— Task prompt —
Output what the records say, word for word, with no images.

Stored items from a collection
+ + + + +

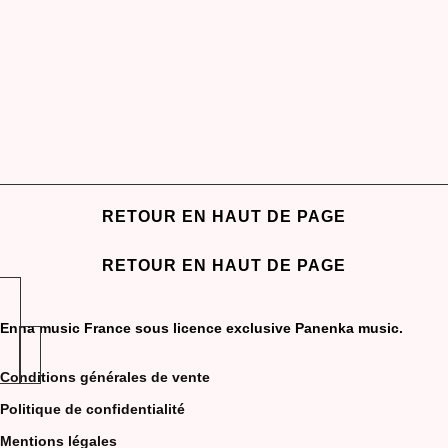
RETOUR EN HAUT DE PAGE
RETOUR EN HAUT DE PAGE
Enna music France sous licence exclusive Panenka music.
Conditions générales de vente
Politique de confidentialité
Mentions légales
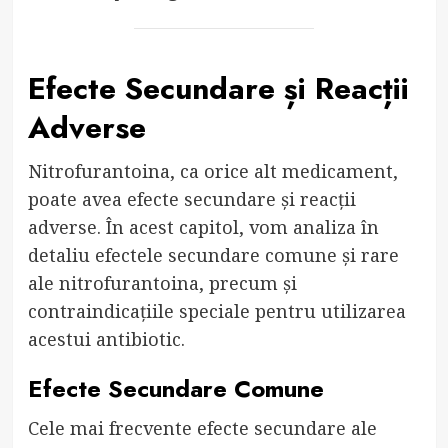
Efecte Secundare și Reacții
Adverse
Nitrofurantoina, ca orice alt medicament,
poate avea efecte secundare și reacții
adverse. În acest capitol, vom analiza în
detaliu efectele secundare comune și rare
ale nitrofurantoina, precum și
contraindicațiile speciale pentru utilizarea
acestui antibiotic.
Efecte Secundare Comune
Cele mai frecvente efecte secundare ale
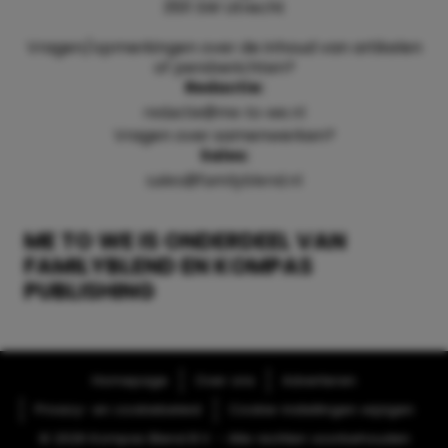
3511 SW Utrecht
Vragen/opmerkingen over de inhoud van artikelen
of persberichten?
Redactie:
redactie@me-to-we.nl
Vragen over samenwerken?
Sales:
sales@familyblend.nl
ME TO WE IS ONDERDEEL VAN
FAMILYBLEND EN KOMPAS
PUBLISHING
Homepage
Over ons
Adverteren
Privacy- en cookiebeleid
Cookie-instellingen wijzigen
© 2026 Kompas Blend B.V. - Alle rechten voorbehouden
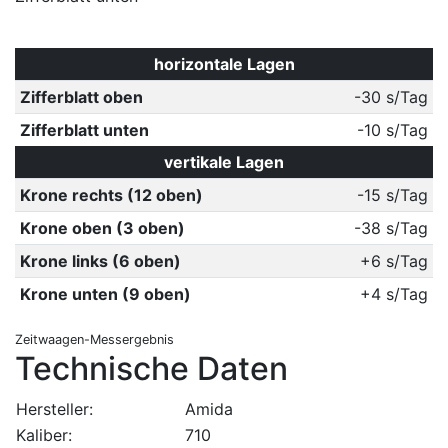
horizontale Lagen
Zifferblatt oben
-30 s/Tag
Zifferblatt unten
-10 s/Tag
vertikale Lagen
Krone rechts (12 oben)
-15 s/Tag
Krone oben (3 oben)
-38 s/Tag
Krone links (6 oben)
+6 s/Tag
Krone unten (9 oben)
+4 s/Tag
Zeitwaagen-Messergebnis
Technische Daten
Hersteller:
Amida
Kaliber:
710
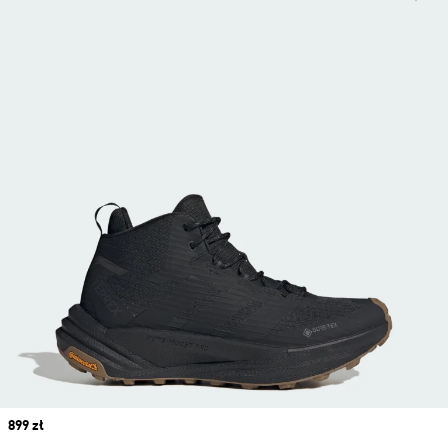
Price
899 zł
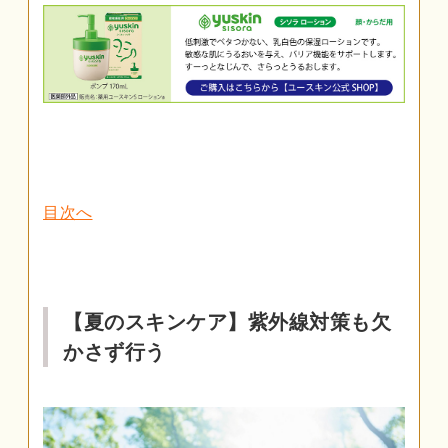
目次へ
【夏のスキンケア】紫外線対策も欠
かさず行う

+ + + + +

— Written response —
RETOUR EN HAUT DE PAGE
RETOUR EN HAUT DE PAGE
Enna music France sous licence exclusive Panenka music.
Conditions générales de vente
Politique de confidentialité
Mentions légales
Efecte Secundare și Reacții
Adverse
Nitrofurantoina, ca orice alt medicament,
poate avea efecte secundare și reacții
adverse. În acest capitol, vom analiza în
detaliu efectele secundare comune și rare
ale nitrofurantoina, precum și
contraindicațiile speciale pentru utilizarea
acestui antibiotic.
Efecte Secundare Comune
Cele mai frecvente efecte secundare ale
3511 SW Utrecht
Vragen/opmerkingen over de inhoud van artikelen
of persberichten?
Redactie:
redactie@me-to-we.nl
Vragen over samenwerken?
Sales:
sales@familyblend.nl
ME TO WE IS ONDERDEEL VAN
FAMILYBLEND EN KOMPAS
PUBLISHING
Homepage
Over ons
Adverteren
Privacy- en cookiebeleid
Cookie-instellingen wijzigen
© 2026 Kompas Blend B.V. - Alle rechten voorbehouden
horizontale Lagen
Zifferblatt oben
-30 s/Tag
Zifferblatt unten
-10 s/Tag
vertikale Lagen
Krone rechts (12 oben)
-15 s/Tag
Krone oben (3 oben)
-38 s/Tag
Krone links (6 oben)
+6 s/Tag
Krone unten (9 oben)
+4 s/Tag
Zeitwaagen-Messergebnis
Technische Daten
Hersteller:
Amida
Kaliber:
710
Price
899 zł
目次へ
【夏のスキンケア】紫外線対策も欠
かさず行う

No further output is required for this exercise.